INFORMATION GIVEN

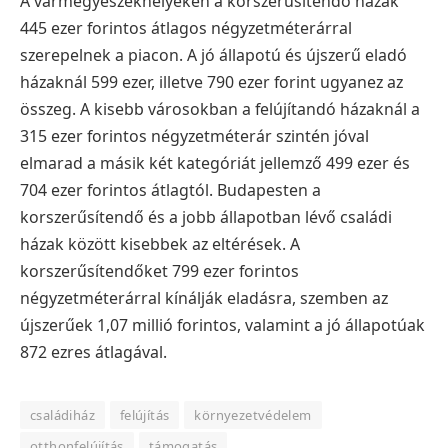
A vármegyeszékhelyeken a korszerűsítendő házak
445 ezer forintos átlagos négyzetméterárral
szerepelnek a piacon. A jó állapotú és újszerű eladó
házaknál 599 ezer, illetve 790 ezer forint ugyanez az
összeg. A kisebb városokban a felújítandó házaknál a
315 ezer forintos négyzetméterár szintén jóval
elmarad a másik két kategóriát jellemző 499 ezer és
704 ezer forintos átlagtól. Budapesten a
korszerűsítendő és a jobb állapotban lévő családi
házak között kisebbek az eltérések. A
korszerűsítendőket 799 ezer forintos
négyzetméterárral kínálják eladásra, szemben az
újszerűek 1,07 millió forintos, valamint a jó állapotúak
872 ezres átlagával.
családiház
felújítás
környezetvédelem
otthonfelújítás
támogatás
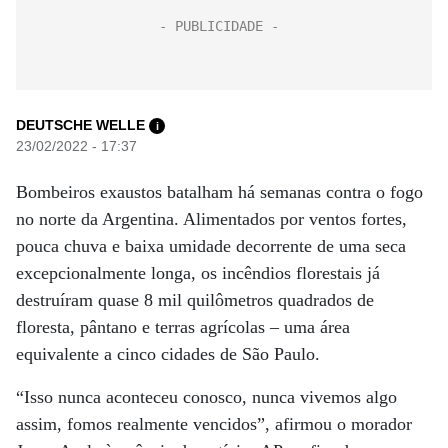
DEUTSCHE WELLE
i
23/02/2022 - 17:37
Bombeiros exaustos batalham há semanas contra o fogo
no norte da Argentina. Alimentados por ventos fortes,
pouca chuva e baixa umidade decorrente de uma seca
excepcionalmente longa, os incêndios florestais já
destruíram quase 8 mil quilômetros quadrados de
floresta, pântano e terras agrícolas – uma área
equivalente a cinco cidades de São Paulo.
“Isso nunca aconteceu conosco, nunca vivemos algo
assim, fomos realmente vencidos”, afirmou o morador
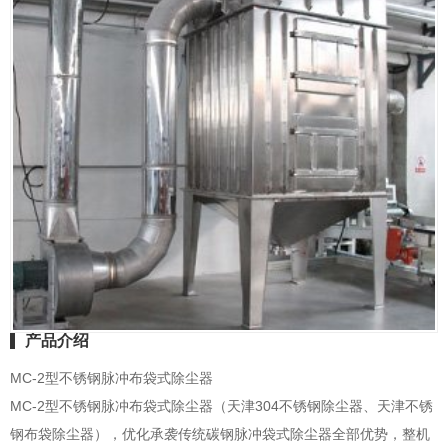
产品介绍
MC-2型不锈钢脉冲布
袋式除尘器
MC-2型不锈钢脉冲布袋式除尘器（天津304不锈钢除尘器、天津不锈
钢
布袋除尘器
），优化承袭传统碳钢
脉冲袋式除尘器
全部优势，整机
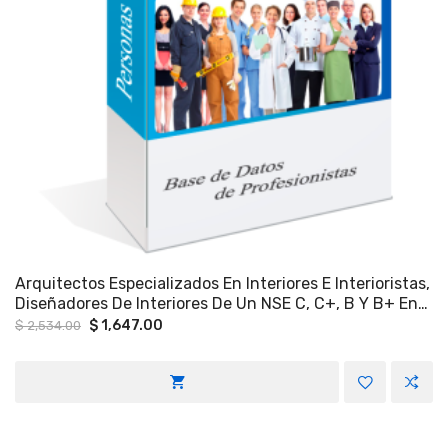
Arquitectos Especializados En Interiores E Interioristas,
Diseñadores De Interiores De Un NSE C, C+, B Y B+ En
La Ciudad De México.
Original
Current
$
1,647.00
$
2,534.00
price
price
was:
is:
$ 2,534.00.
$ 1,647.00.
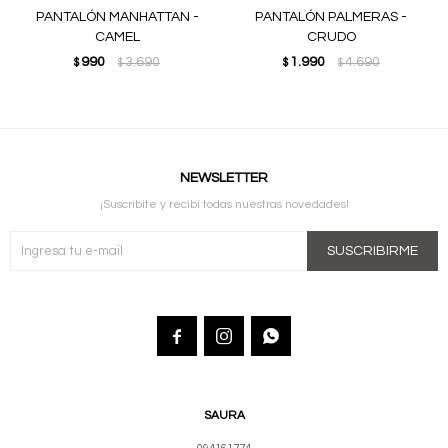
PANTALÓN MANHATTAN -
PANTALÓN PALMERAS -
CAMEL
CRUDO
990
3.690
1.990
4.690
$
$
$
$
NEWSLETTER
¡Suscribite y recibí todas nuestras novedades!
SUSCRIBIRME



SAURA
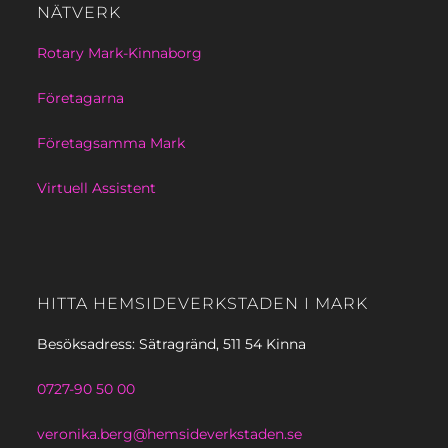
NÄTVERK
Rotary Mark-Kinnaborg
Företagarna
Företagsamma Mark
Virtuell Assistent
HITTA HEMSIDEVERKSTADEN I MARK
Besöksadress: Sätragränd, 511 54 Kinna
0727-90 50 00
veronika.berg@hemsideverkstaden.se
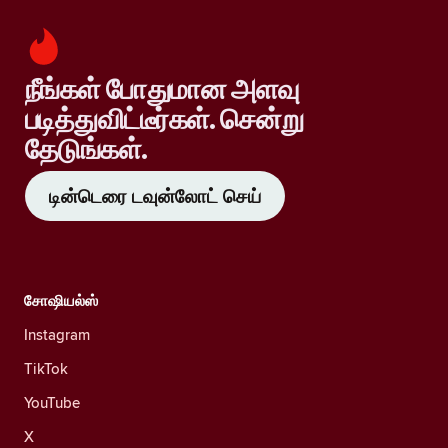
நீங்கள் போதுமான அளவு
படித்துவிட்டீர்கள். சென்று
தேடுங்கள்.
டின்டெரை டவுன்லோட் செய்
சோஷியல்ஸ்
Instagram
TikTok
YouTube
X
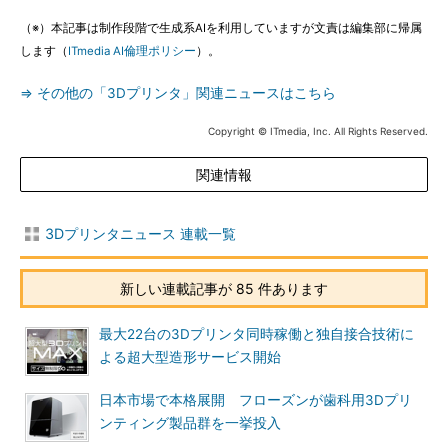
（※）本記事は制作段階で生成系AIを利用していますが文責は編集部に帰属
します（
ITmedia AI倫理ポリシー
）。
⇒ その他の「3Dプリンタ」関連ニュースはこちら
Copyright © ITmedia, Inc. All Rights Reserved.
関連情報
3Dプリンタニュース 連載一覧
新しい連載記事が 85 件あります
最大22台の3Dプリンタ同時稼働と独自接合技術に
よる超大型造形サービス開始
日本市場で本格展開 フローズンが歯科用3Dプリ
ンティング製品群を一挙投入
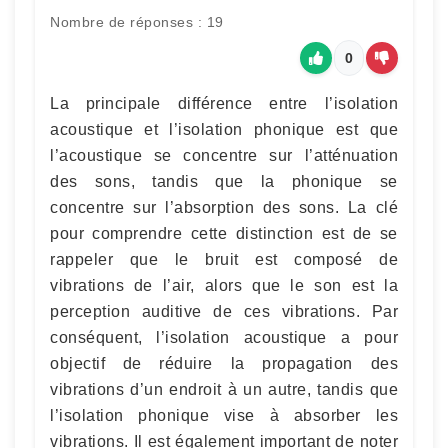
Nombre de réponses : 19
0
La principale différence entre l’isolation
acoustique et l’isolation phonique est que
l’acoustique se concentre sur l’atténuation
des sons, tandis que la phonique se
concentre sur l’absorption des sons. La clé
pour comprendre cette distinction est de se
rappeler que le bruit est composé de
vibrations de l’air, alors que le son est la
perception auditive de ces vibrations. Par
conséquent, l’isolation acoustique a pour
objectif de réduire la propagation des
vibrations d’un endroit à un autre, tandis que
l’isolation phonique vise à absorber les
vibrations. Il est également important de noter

DESCRIPTION OF THE TASK
Repeat exactly the lines from the start of the entries down to the line with "korszerűsítendőket 799 ezer forintos", keeping both ends but none of the pictures.

RESULT OF THE TASK
A vármegyeszékhelyeken a korszerűsítendő házak
445 ezer forintos átlagos négyzetméterárral
szerepelnek a piacon. A jó állapotú és újszerű eladó
házaknál 599 ezer, illetve 790 ezer forint ugyanez az
összeg. A kisebb városokban a felújítandó házaknál a
315 ezer forintos négyzetméterár szintén jóval
elmarad a másik két kategóriát jellemző 499 ezer és
704 ezer forintos átlagtól. Budapesten a
korszerűsítendő és a jobb állapotban lévő családi
házak között kisebbek az eltérések. A
korszerűsítendőket 799 ezer forintos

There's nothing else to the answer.